July 13, 2016
“The power is out.” That’s never what one wants to hear after a quick and ferocious storm but that’s exactly what my husband told me when I called him after the rain had stopped last Friday. I had waited it out in my office, watching trees come down all around campus, including an old pine outside my window. At first, we were told the power would be on in a few hours, but then the estimate was changed to Sunday. Whelp…there went the weekend. Or so I thought.
But, instead of wallowing in our darkness and lack of air conditioning, we made peace with the fact that we’d be throwing out all our food and decided to find our light elsewhere. We hopped in the car on Saturday and headed to Detroit for the day.
Our first stop was the Detroit Institute of Arts – a true crown jewel of the city. The light there doesn’t just come from the painter’s brush or the architect’s design but the abundance of beauty, hope and peace I always feel when wandering through the collections. After a few hours there, we drove around the city checking out new construction, recently opened businesses and a vibrancy that shone and excited me.
There were people out everywhere enjoying what the city has to offer. We saw huge family picnics on Belle Isle, bike tours on every corner, packed restaurants and smiles on many faces. We had an incredible lunch at a crowded Mudgies in Corktown and enjoyed a great afternoon. Of course the city still faces many challenges, but Detroiters are resilient and strong, just like Spartans. There’s so much good happening in the city if you choose to look for it.
Of course, I always get excited when I see signs of MSU’s partnerships with Detroit, like at the medical centers and the Community Music School. But that’s not all of MSU’s involvement. The university has been working with partners in Detroit for decades to support economic development, advance the arts, transform schools, improve health and sustain the environment.
And Detroit isn’t the only city MSU has partnered with. While we got a lot of attention for helping with the Flint water crisis recently, the school has been working with Flint for more than 100 years.
MSU public health researcher Woody Neighbors is one Spartan who is making a difference in Flint. He’s collaborating with community partners there to empower men to make health a priority. Men live four and a half fewer years on average than women, and it’s six years fewer for black men. To Neighbors, that’s unacceptable and he’s looking for solutions. Check out the video in the MSUTODAY FEATURE: A healthier tomorrow, to learn more about his work.
Rick Sadler, also an MSU public health researcher, is using his mapping expertise to help a farmers market and other local food sources go mobile in Flint later this summer, bringing healthier options closer to those most in need. Check out the MSUTODAY STORY to learn more.
Both Neighbors and Sadler are determined to help the citizens of Flint have healthier, longer lives. Amanda Toler Woodward, an associate professor in the MSU School of Social Work and an expert on aging research, aims to help those lives be full and wonderful, without the ageism that often exists. Read her FACULTY VOICE: We need to talk about aging, to take a quiz that will help you understand aging myths and truths.

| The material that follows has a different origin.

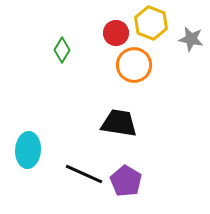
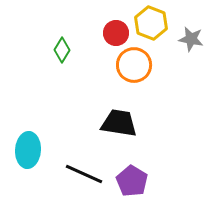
purple pentagon: moved 6 px right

Third-year MSU College of Osteopathic Medicine student Jon Benton began helping the citizens of Flint in his junior year of high school when he trained and worked as an emergency medical technician. That experience helped guide him toward a career in medicine and he hopes to return to his community to provide care as a physician after graduation. Read his STUDENT VIEW: Taking medical training back to his roots, to learn more about this dedicated Spartan.
That’s the thing about Spartans — we never stop looking for ways to help communities and the people who live in them. In the grand scheme of life, a power outage is a pretty small inconvenience. There are a lot more challenging problems in the world, but Spartans will always look for the light and find solutions.